Pictures aside, output each record exactly.

[Records drawn from a dataset]
== Segment start ==
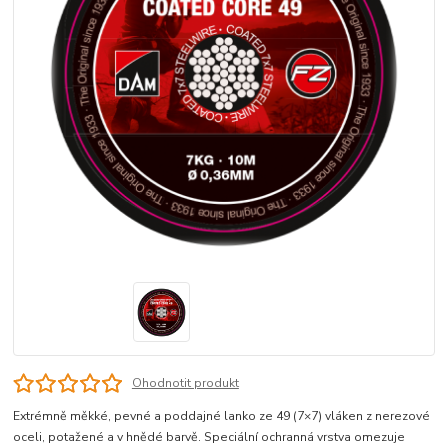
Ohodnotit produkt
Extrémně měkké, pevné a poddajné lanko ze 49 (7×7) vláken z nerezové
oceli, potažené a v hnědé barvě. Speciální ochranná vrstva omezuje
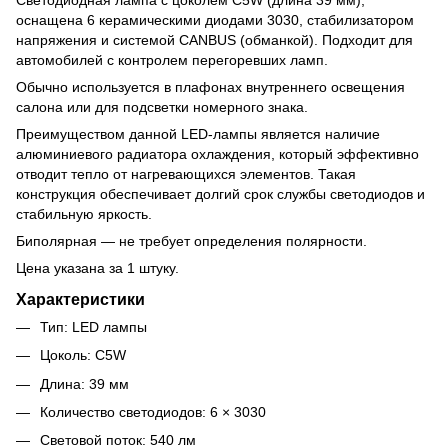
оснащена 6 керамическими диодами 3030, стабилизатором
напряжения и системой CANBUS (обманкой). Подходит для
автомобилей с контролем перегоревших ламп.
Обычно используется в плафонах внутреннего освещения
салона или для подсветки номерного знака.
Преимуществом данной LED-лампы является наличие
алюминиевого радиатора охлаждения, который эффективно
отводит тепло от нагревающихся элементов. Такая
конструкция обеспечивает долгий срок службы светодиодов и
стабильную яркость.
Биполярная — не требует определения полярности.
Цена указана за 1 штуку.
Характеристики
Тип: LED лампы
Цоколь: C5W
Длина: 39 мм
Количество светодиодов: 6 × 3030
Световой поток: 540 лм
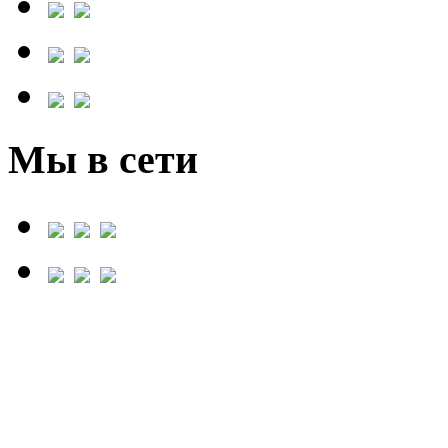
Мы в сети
== Segment end ==
▶ RESULT:
Ohodnotit produkt
Extrémně měkké, pevné a poddajné lanko ze 49 (7×7) vláken z nerezové
oceli, potažené a v hnědé barvě. Speciální ochranná vrstva omezuje
оснащена 6 керамическими диодами 3030, стабилизатором
напряжения и системой CANBUS (обманкой). Подходит для
автомобилей с контролем перегоревших ламп.
Обычно используется в плафонах внутреннего освещения
салона или для подсветки номерного знака.
Преимуществом данной LED-лампы является наличие
алюминиевого радиатора охлаждения, который эффективно
отводит тепло от нагревающихся элементов. Такая
конструкция обеспечивает долгий срок службы светодиодов и
стабильную яркость.
Биполярная — не требует определения полярности.
Цена указана за 1 штуку.
Характеристики
Тип: LED лампы
Цоколь: C5W
Длина: 39 мм
Количество светодиодов: 6 × 3030
Световой поток: 540 лм
Мы в сети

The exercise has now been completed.